LaPierre dan NRA yang dipimpinnya dikritik keras atas respons mereka usai penembakan di Sandy Hook. Sebelumnya LaPierre dikecam karena menyalahkan media, video game dan industri hiburan di Hollywood, yang telah mempengaruhi penembakan di Sandy Hook. Menurutnya, guna mencegah kejadian ini terulang kembali, maka diperlukan peredaran senjata yang lebih banyak.
Pelobi senjata di Kongres AS itu mengklaim, senjata seperti senapan buru amat diperlukan untuk mencegah aksi kekerasan yang melibatkan senjata. Tetapi sikap ditentang oleh Senator Dianned Feinstein, bermaksud untuk mengajukan proposal pelarangan senjata kepada pihak Kongres. Hal sama sempat dilakukan oleh Feinstein pada 1996 yang menghasilkan aturan pelarangan peredaran senapan serbu, sejak 1996 hingga 2004.
"Saya kira ini adalah aturan yang penuh dengan kebohongan dan saya tidak percaya hal ini akan alasan (penembakan Sandy Hook) ini. Ini semua dibangun atas kebohongan," imbuh LaPierre. Dirinya pun bersikeras agar penggunaan senjata harus diperbanyak agar tragedi tidak lagi terulang dan salah satunya mempersenjatai sekolah.

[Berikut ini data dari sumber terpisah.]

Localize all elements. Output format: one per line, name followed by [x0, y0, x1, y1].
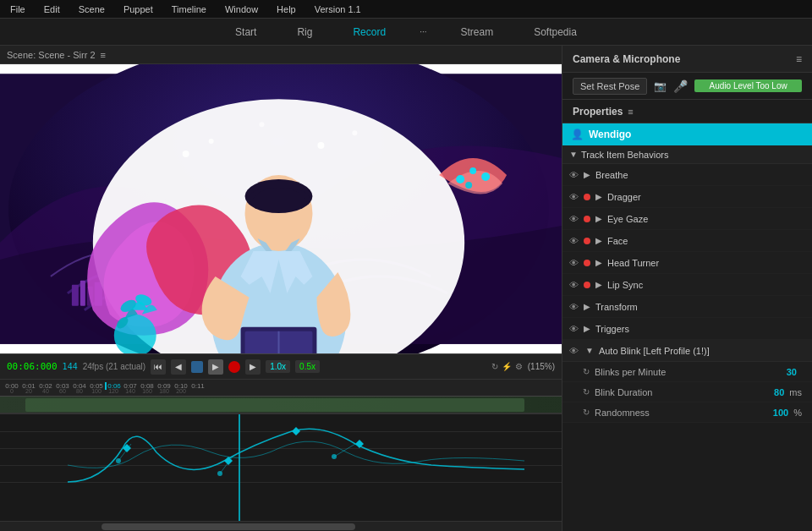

Beberapa orang senator yang melihat wawancara LaPierre naik pitam dengan ucapannya. "Dia hanya berbicara mempersenjatai orang baik. Bagaimana dengan menghentikan orang jahat untuk mendapatkan senjata," tutur Senator Chuck Schumer.
Sementara Gubernur New Jersey Chris Christie menegaskan, memiliki pasukan bersenjata lengkap di sekitar lingkungan sekolah bukanlah ide baik. Bagi Christie, Amerika harus memikirkan cara lain untuk meningkatkan keamanan di sekolah.
"Saya tidak percaya dengan menempatkan pasukan bersenjata di setiap sekolah. Sekolah adalah tempat belajar, bukan sebuah kamp militer bagi anak. Hal tersebut bukan contoh positif bagi anak-anak," imbuh Christie.